The problem :: Write out the line that holds "Closest casino to pueblo co (356, 1327)" together with every line that follows it to the end of the material below, exactly. Omit the pictures.
BEGIN Records provided
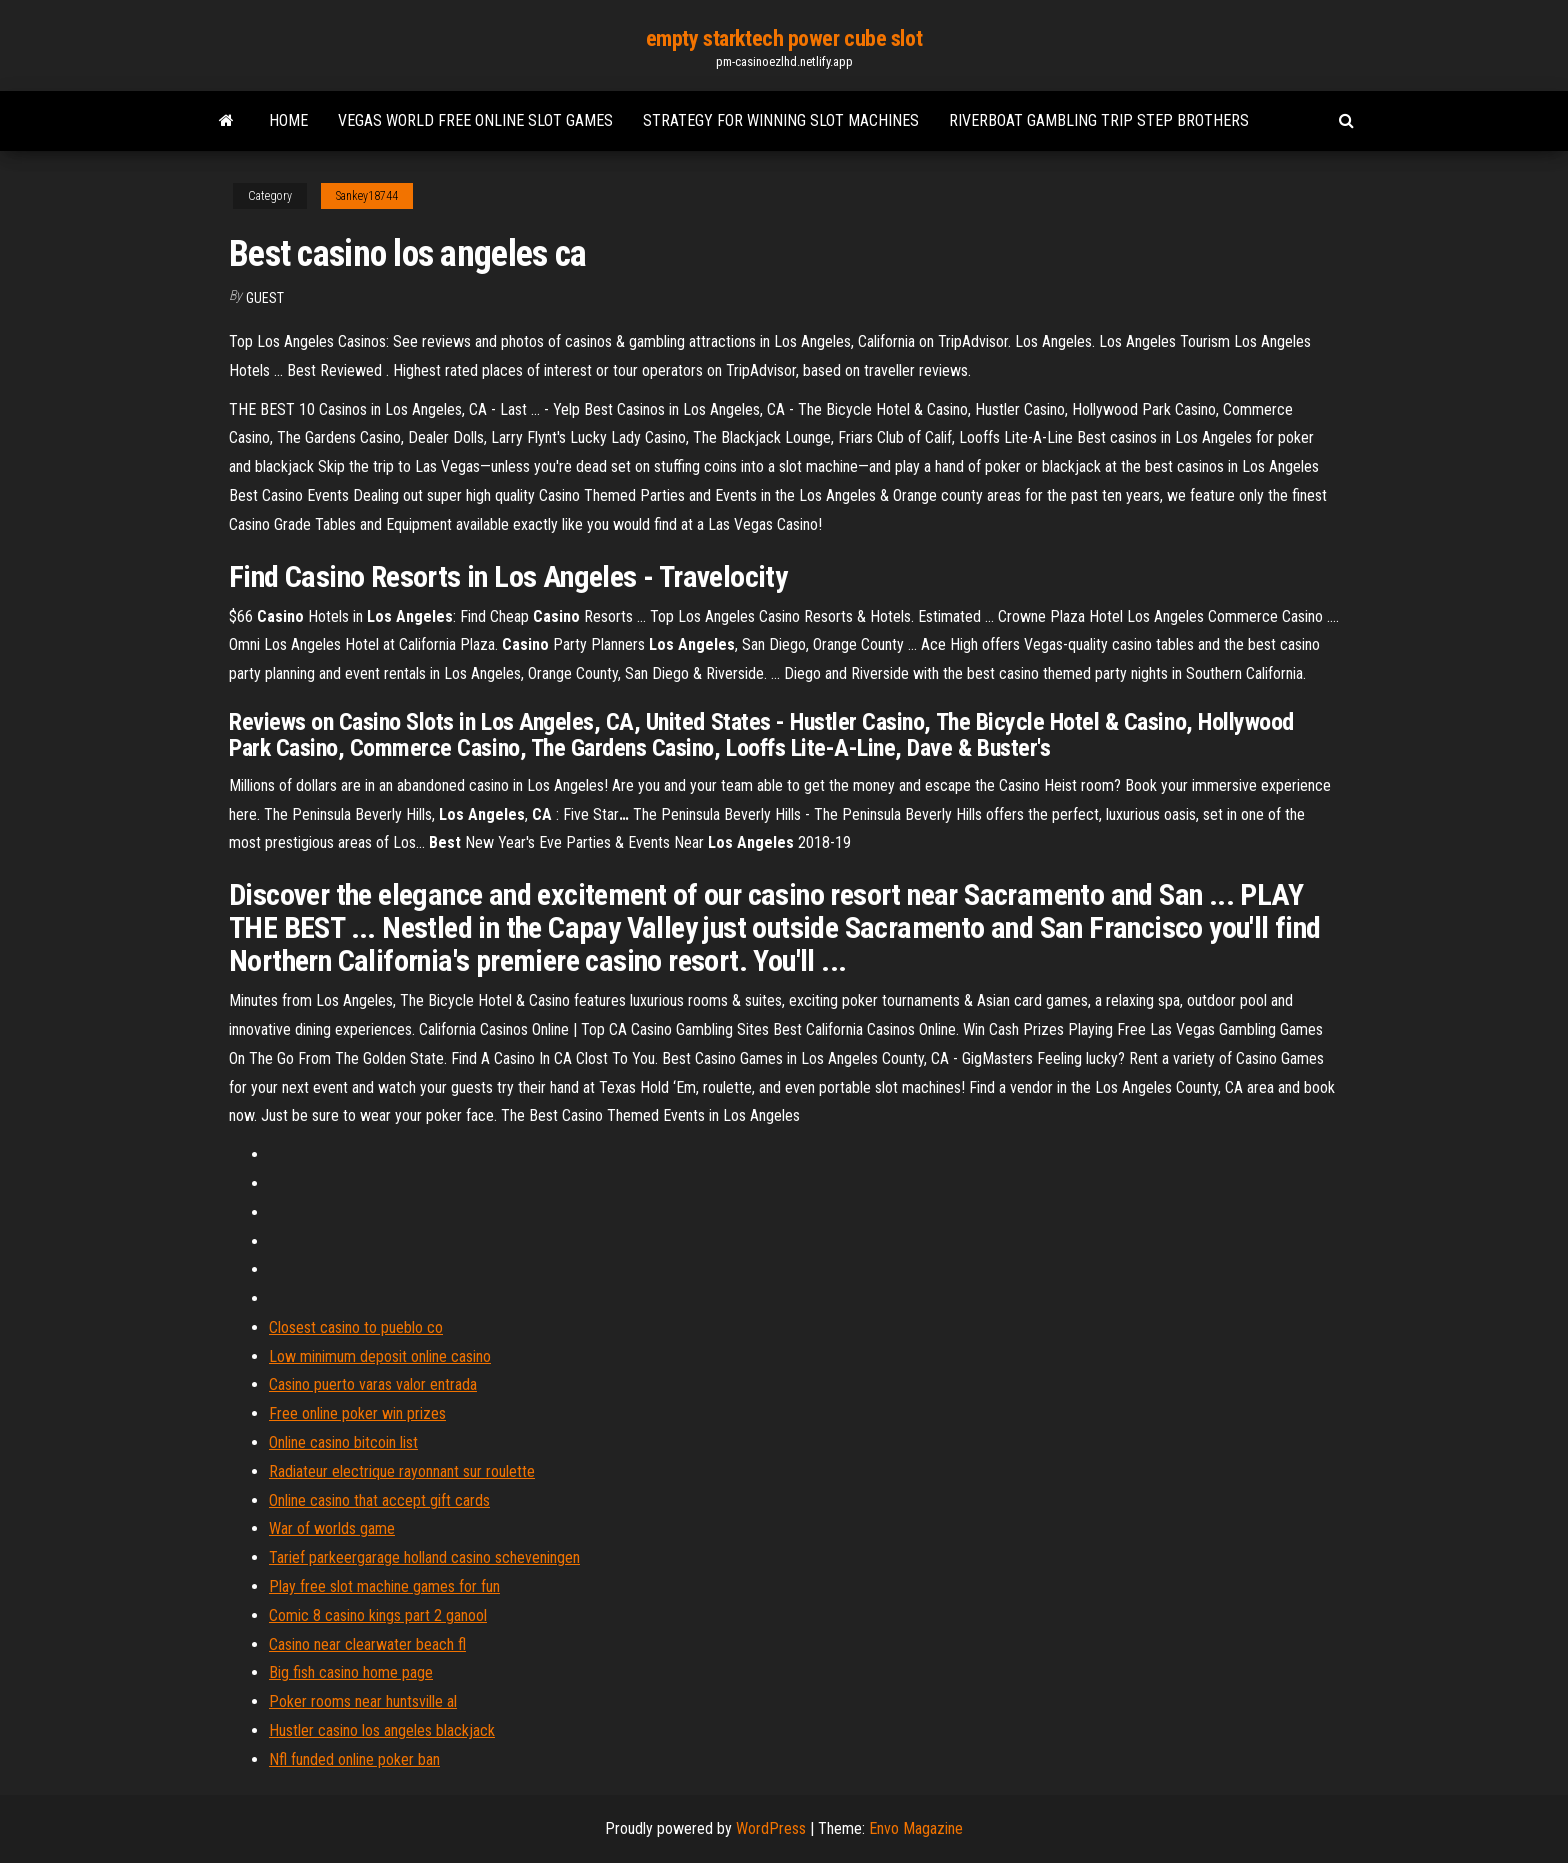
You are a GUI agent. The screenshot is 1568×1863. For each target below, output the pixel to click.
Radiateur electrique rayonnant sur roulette (402, 1471)
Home (288, 120)
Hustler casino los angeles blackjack (382, 1730)
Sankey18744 (367, 196)
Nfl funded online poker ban (354, 1759)
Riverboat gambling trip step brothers (1099, 120)
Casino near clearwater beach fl (367, 1644)
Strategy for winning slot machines (781, 120)
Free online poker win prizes (357, 1413)
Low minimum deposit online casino (380, 1356)
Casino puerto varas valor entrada (373, 1384)
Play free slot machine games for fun (384, 1586)
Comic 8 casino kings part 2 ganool (378, 1615)
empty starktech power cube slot (784, 38)
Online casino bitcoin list (343, 1442)
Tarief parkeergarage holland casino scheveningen (424, 1557)
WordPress (771, 1828)
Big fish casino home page (351, 1672)
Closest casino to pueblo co (356, 1327)
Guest (265, 298)
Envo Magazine (916, 1828)
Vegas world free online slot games (475, 120)
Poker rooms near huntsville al (363, 1701)
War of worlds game (332, 1528)
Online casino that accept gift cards (379, 1500)
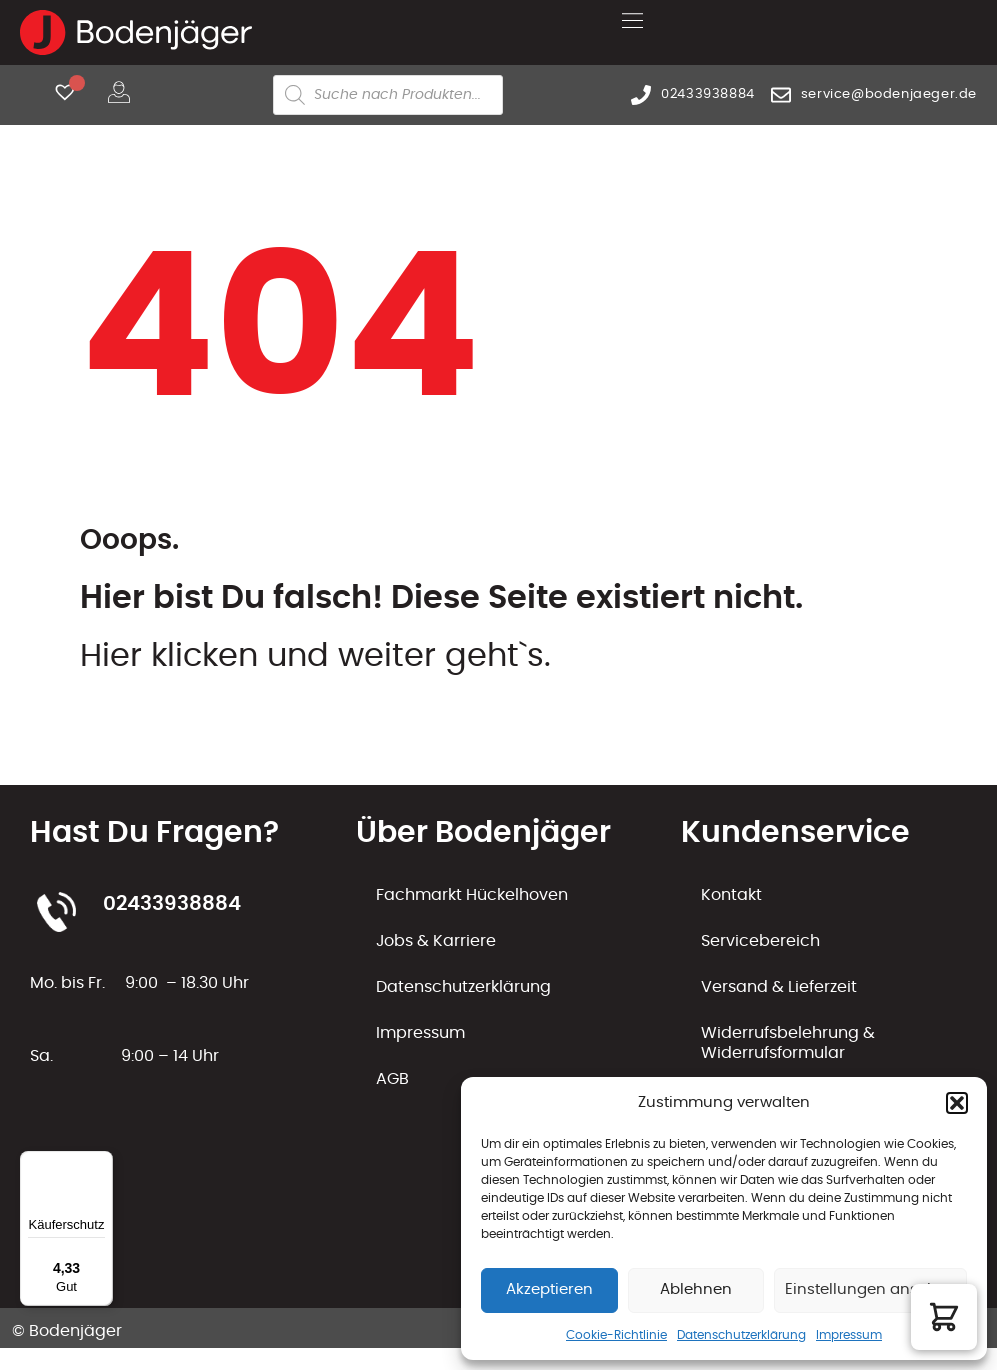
END Records provided
Written solution ::
Closest casino to pueblo co (356, 1327)
Guest (265, 298)
Envo Magazine (916, 1828)
Vegas world free online slot games (475, 120)
Poker rooms near huntsville al (363, 1701)
War of worlds game (332, 1528)
Online casino that accept gift cards (379, 1500)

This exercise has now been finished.